Classification Fine-tuning¶

FusionBench provides comprehensive fine-tuning support for image classification across two major model families: CLIP-based vision models and generic image classification models (e.g., ResNet). These methods are used both as standalone training pipelines and as the fine-tuning step before model merging algorithms.

CLIP Fine-tuning¶

The CLIP fine-tuning method trains the vision encoder of a CLIP model for zero-shot image classification. The classification is performed by computing cosine similarity between image features and text-derived class embeddings (zero-shot weights).

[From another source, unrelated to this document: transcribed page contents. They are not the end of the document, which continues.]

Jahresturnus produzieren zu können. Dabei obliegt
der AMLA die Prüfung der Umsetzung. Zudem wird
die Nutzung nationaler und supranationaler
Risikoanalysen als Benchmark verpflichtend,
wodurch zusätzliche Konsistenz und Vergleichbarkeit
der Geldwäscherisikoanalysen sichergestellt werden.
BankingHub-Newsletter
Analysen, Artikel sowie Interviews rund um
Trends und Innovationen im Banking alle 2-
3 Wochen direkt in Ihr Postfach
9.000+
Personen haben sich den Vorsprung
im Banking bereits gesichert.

Training Loop. For each training step, batches from all tasks are fetched, and the cross-entropy loss is computed between the predicted logits and true labels:

\[\mathcal{L} = \sum_{t} \text{CE}\left(\text{logits}(x_t, \text{zeroshot}_t), y_t\right)\]

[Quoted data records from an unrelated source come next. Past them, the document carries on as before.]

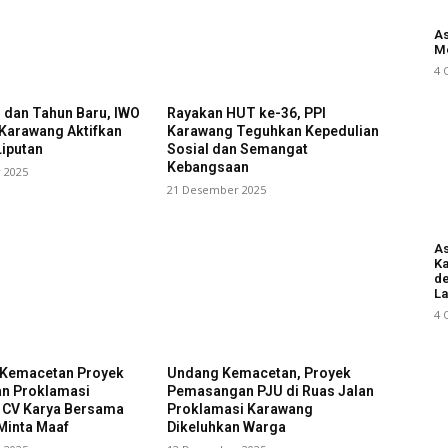
As
M
4 
l dan Tahun Baru, IWO
Rayakan HUT ke-36, PPI
 Karawang Aktifkan
Karawang Teguhkan Kepedulian
iputan
Sosial dan Semangat
Kebangsaan
 2025
21 Desember 2025
As
Ka
d
L
4 
i Kemacetan Proyek
Undang Kemacetan, Proyek
an Proklamasi
Pemasangan PJU di Ruas Jalan
 CV Karya Bersama
Proklamasi Karawang
Minta Maaf
Dikeluhkan Warga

The logits are computed via the CLIP zero-shot classification pipeline:

\[\text{logits} = \frac{1}{\tau} \cdot f_{\text{vision}}(x) \cdot W_{\text{zeroshot}}^T\]

where \(f_{\text{vision}}\) is the CLIP vision encoder, \(W_{\text{zeroshot}}\) contains the text embeddings for class names, and \(\tau\) is the logit scale.

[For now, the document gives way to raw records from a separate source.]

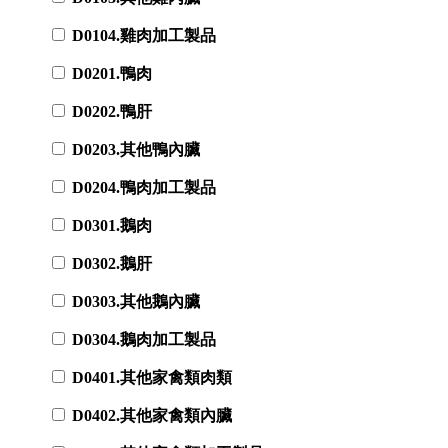
D0104.雞肉加工製品
D0201.鴨肉
D0202.鴨肝
D0203.其他鴨內臟
D0204.鴨肉加工製品
D0301.鵝肉
D0302.鵝肝
D0303.其他鵝內臟
D0304.鵝肉加工製品
D0401.其他家禽類肉類
D0402.其他家禽類內臟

Supported Modes: - Full fine-tuning: All vision model parameters are updated. - LoRA fine-tuning: Low-rank adapters are applied to the vision transformer's attention layers. - L-LoRA fine-tuning: Linearized LoRA (from the PETA paper) for partial linearization of LoRA adapters.

CLI Usage -- CLIP Fine-tune¶

config/method/classification/clip_finetune.yaml

# =============================================================================
# FusionBench Method Configuration: CLIP Finetune
# =============================================================================
# Finetunes CLIP models with optional LoRA adapters.
# =============================================================================
name: clip_finetune
seed: 42
learning_rate: 1e-5
weight_decay: 0
num_steps: 4000
batch_size: 128
num_workers: 16
save_interval: 500
# if `state_dict_load_path` is not null, the training will be resumed from the state_dict_path
state_dict_load_path: null
# if `state_dict_save_path` is not null, the state_dict will be saved to the path after training
state_dict_save_path: null
# if `skip_training` is true, use with `state_dict_load_path` to skip training and only evaluate
skip_training: false
# === LoRA ===
use_lora: false
lora_config:
  r: 16
  lora_alpha: 32
  target_modules:
    - q_proj
    - v_proj
  lora_dropout: 0.1
  bias: none
# === L-LoRA ===
use_l_lora: false

fusion_bench \
  method=classification/clip_finetune \
  method.learning_rate=1e-5 \
  method.num_steps=4000 \
  method.batch_size=128 \
  method.use_lora=false \
  modelpool=CLIPVisionModelPool/clip-vit-base-patch32_mtl \
  taskpool=dummy

CLI Usage -- Continual CLIP Fine-tune¶

The continual fine-tuning variant trains on each task sequentially, resetting the optimizer and learning rate scheduler for each task.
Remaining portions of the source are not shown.